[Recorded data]
***

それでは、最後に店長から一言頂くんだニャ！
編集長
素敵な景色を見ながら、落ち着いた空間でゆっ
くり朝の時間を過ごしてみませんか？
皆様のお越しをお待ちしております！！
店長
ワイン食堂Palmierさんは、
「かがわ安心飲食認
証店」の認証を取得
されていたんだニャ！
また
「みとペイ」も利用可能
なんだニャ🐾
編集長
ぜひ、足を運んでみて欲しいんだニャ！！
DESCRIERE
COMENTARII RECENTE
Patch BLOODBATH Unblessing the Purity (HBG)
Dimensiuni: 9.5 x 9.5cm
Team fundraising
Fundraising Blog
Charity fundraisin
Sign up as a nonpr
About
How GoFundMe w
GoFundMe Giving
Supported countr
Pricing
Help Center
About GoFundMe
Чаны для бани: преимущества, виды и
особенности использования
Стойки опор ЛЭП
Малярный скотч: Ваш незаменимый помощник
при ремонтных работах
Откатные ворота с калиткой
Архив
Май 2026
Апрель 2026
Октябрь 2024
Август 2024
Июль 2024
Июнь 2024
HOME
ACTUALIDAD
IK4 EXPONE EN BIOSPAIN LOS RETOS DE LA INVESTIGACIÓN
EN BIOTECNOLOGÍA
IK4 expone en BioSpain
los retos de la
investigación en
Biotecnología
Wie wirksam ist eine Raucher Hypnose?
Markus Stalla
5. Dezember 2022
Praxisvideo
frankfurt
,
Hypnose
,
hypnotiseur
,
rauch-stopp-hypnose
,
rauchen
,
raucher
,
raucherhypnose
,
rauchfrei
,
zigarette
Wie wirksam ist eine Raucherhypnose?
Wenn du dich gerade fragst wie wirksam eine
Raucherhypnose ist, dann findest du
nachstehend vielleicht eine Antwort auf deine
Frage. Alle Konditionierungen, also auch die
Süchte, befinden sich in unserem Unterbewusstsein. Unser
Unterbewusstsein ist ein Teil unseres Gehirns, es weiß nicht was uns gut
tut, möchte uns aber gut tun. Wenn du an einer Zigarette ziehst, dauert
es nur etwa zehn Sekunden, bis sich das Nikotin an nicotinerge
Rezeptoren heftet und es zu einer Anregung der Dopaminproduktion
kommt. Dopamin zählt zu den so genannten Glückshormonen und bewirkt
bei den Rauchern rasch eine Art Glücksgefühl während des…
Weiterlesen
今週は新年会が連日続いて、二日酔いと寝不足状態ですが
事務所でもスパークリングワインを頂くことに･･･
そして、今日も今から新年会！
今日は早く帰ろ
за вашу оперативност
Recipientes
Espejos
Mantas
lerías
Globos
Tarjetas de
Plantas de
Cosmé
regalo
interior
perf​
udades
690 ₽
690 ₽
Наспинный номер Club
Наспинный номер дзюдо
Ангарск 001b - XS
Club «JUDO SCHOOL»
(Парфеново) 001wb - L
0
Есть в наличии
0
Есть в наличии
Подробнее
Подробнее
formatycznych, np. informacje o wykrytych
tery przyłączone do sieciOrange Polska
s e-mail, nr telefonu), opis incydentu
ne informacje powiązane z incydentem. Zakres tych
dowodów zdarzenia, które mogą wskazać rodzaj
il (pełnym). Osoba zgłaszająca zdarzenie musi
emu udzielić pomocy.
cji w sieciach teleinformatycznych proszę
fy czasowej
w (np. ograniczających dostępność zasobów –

***

TASK TO COMPLETE: Determine how many lines above contain the string "einer". Give only that number.

TASK ANSWER: 2